TASK DETAILS:
Each of the records that follow needs an exact reproduction.

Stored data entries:
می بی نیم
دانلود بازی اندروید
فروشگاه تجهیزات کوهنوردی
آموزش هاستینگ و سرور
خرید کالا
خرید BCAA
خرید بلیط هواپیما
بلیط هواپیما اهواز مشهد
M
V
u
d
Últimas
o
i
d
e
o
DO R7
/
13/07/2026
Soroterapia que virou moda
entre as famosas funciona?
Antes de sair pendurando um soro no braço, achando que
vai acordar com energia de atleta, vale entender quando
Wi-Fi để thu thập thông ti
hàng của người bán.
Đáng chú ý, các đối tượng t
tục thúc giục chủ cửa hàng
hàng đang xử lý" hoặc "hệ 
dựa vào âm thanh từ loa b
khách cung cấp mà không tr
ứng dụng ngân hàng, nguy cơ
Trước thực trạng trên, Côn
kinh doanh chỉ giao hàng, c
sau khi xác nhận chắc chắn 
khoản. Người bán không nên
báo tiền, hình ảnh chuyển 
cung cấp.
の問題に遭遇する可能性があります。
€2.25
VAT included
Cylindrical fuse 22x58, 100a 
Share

EXERCISE OUTPUT:
می بی نیم
دانلود بازی اندروید
فروشگاه تجهیزات کوهنوردی
آموزش هاستینگ و سرور
خرید کالا
خرید BCAA
خرید بلیط هواپیما
بلیط هواپیما اهواز مشهد
M
V
u
d
Últimas
o
i
d
e
o
DO R7
/
13/07/2026
Soroterapia que virou moda
entre as famosas funciona?
Antes de sair pendurando um soro no braço, achando que
vai acordar com energia de atleta, vale entender quando
Wi-Fi để thu thập thông ti
hàng của người bán.
Đáng chú ý, các đối tượng t
tục thúc giục chủ cửa hàng
hàng đang xử lý" hoặc "hệ 
dựa vào âm thanh từ loa b
khách cung cấp mà không tr
ứng dụng ngân hàng, nguy cơ
Trước thực trạng trên, Côn
kinh doanh chỉ giao hàng, c
sau khi xác nhận chắc chắn 
khoản. Người bán không nên
báo tiền, hình ảnh chuyển 
cung cấp.
の問題に遭遇する可能性があります。
€2.25
VAT included
Cylindrical fuse 22x58, 100a 
Share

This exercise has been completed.